------ Task material

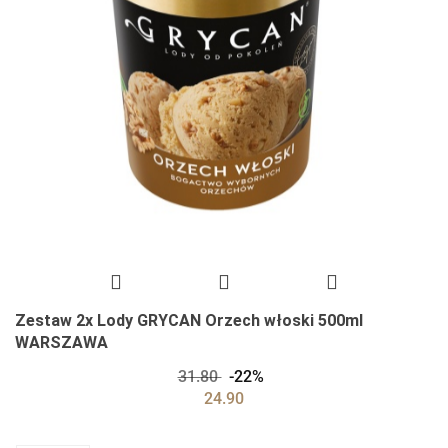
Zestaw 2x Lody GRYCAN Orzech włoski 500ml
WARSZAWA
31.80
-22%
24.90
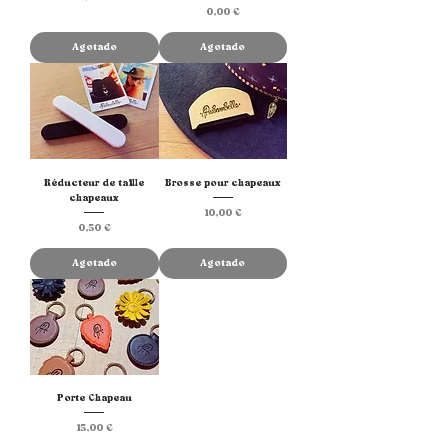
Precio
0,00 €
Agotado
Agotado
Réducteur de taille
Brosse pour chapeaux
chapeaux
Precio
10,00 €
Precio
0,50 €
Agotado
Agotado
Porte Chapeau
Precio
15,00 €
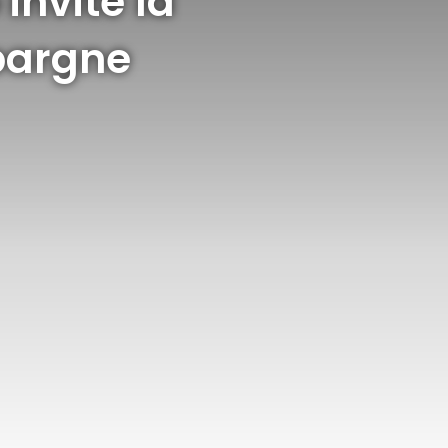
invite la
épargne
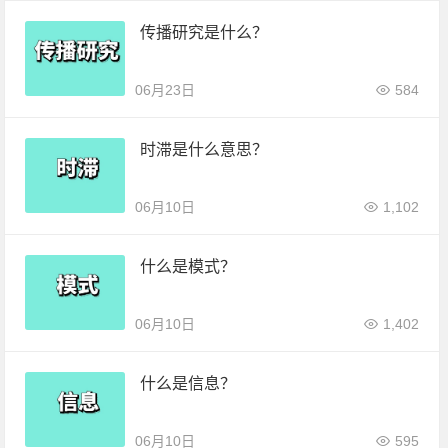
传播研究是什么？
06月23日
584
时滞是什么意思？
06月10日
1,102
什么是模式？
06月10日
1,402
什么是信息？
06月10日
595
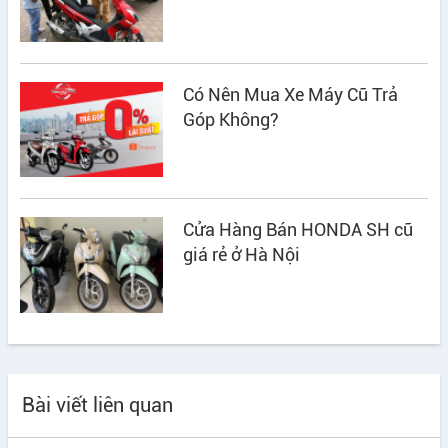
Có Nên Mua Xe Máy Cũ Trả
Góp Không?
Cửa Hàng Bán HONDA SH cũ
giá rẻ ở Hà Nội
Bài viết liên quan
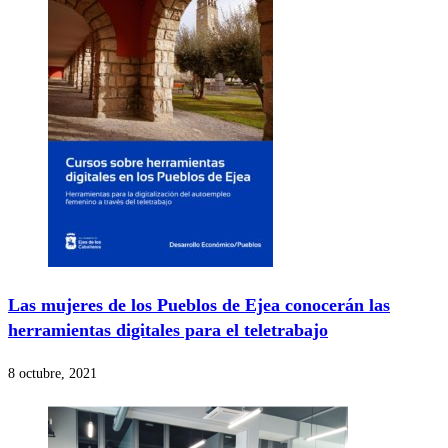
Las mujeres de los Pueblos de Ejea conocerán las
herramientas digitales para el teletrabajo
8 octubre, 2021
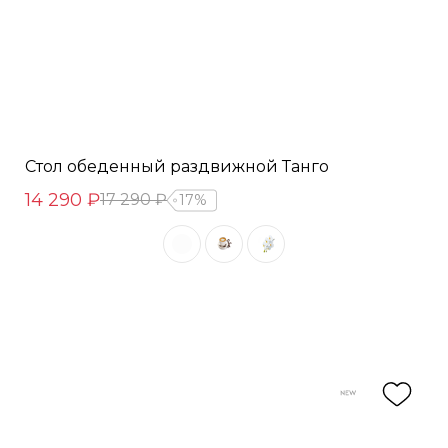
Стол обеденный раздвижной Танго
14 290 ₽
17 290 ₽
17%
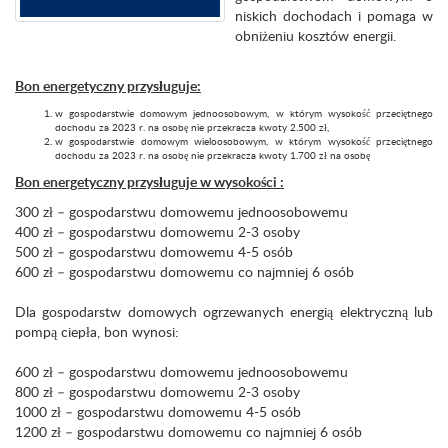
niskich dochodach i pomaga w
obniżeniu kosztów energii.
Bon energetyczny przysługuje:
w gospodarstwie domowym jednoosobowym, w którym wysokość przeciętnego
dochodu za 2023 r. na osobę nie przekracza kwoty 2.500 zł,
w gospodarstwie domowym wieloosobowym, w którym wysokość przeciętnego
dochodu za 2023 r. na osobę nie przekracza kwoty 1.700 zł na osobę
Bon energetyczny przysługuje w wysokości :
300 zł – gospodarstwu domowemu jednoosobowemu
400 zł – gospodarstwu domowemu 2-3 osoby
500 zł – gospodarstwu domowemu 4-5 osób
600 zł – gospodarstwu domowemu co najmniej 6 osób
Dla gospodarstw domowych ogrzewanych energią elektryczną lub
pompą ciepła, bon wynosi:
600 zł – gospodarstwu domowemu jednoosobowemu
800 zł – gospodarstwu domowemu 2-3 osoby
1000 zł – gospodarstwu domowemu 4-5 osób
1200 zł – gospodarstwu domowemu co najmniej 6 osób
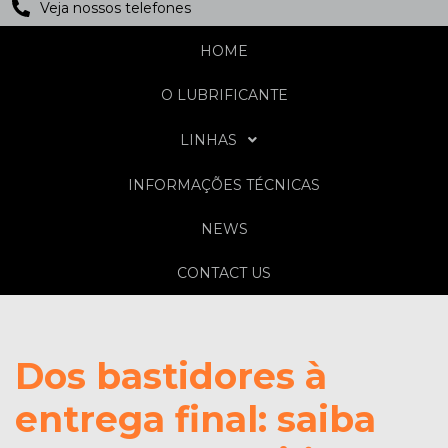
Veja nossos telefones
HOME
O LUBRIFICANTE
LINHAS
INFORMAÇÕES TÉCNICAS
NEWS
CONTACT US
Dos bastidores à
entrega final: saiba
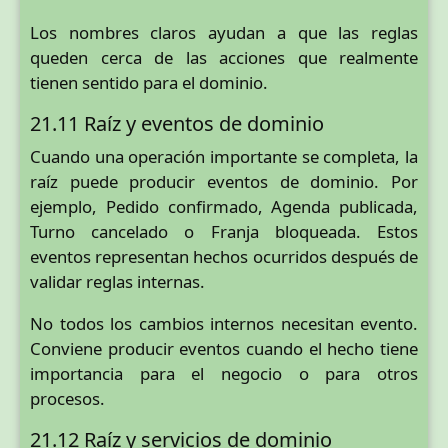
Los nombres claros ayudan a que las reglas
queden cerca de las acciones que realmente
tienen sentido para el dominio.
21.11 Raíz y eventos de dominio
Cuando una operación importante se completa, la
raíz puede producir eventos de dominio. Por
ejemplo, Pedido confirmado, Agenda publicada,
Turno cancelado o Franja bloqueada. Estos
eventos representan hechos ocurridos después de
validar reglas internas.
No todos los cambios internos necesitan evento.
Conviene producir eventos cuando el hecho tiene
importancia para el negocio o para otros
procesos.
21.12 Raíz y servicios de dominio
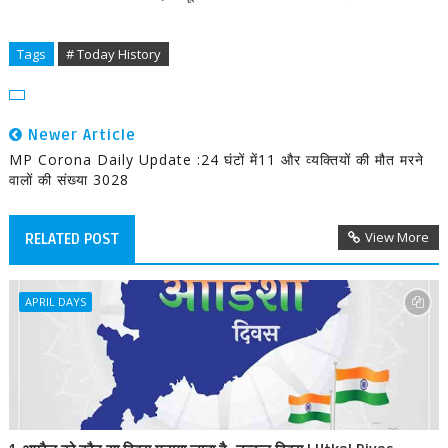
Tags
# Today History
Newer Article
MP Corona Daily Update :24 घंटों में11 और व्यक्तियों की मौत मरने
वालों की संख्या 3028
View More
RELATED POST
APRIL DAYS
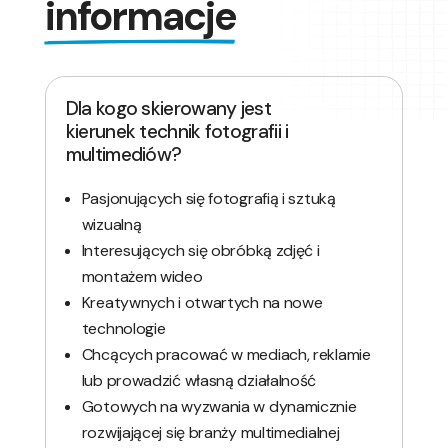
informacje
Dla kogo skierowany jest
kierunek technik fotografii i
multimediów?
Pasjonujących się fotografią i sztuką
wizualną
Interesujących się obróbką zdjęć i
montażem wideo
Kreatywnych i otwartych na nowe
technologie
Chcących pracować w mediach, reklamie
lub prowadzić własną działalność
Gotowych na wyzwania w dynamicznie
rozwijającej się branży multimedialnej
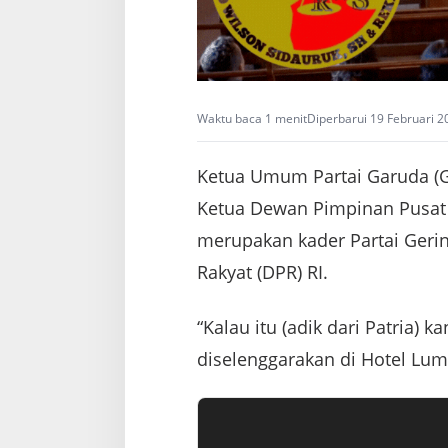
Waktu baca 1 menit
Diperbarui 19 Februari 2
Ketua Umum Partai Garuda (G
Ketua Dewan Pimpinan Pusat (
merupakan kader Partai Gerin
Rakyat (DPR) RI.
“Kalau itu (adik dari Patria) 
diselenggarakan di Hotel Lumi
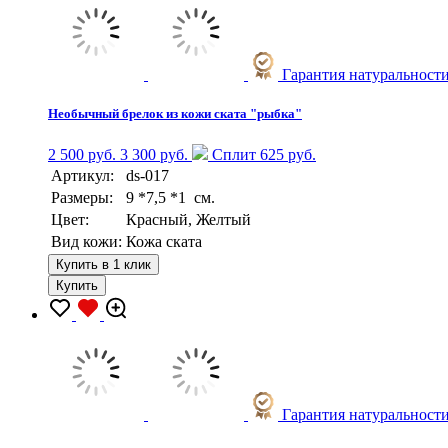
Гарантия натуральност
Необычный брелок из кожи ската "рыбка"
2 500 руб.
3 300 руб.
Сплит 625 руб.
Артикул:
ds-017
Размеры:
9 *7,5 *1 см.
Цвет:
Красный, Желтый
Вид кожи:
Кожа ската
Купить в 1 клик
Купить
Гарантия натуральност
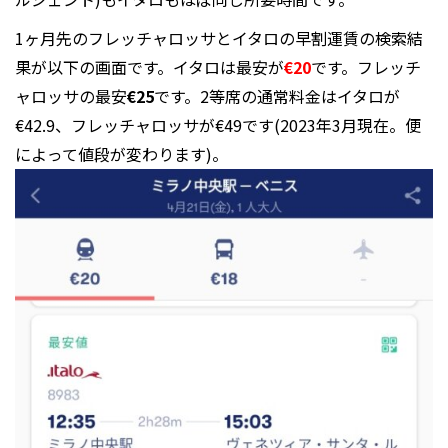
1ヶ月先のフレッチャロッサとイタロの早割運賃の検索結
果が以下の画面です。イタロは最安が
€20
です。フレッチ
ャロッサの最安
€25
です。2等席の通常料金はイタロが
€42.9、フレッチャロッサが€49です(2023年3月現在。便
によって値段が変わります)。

------------

### Your instructions
The lines from the one that contains "importancia para el negocio o para otros" through the end of the data, repeated exactly and with no pictures, make up the whole answer.

### Result for this exercise
importancia para el negocio o para otros
procesos.
21.12 Raíz y servicios de dominio
Tags
# Today History
Newer Article
MP Corona Daily Update :24 घंटों में11 और व्यक्तियों की मौत मरने
वालों की संख्या 3028
View More
RELATED POST
APRIL DAYS
informacje
Dla kogo skierowany jest
kierunek technik fotografii i
multimediów?
Pasjonujących się fotografią i sztuką
wizualną
Interesujących się obróbką zdjęć i
montażem wideo
Kreatywnych i otwartych na nowe
technologie
Chcących pracować w mediach, reklamie
lub prowadzić własną działalność
Gotowych na wyzwania w dynamicznie
rozwijającej się branży multimedialnej
Waktu baca 1 menit
Diperbarui 19 Februari 2
Ketua Umum Partai Garuda (G
Ketua Dewan Pimpinan Pusat (
merupakan kader Partai Gerin
Rakyat (DPR) RI.
“Kalau itu (adik dari Patria) 
diselenggarakan di Hotel Lumi
Гарантия натуральност
Необычный брелок из кожи ската "рыбка"
2 500 руб.
3 300 руб.
Сплит 625 руб.
Артикул:
ds-017
Размеры:
9 *7,5 *1 см.
Цвет:
Красный, Желтый
Вид кожи:
Кожа ската
Купить в 1 клик
Купить
Гарантия натуральност
1ヶ月先のフレッチャロッサとイタロの早割運賃の検索結
果が以下の画面です。イタロは最安が
€20
です。フレッチ
ャロッサの最安
€25
です。2等席の通常料金はイタロが
€42.9、フレッチャロッサが€49です(2023年3月現在。便
によって値段が変わります)。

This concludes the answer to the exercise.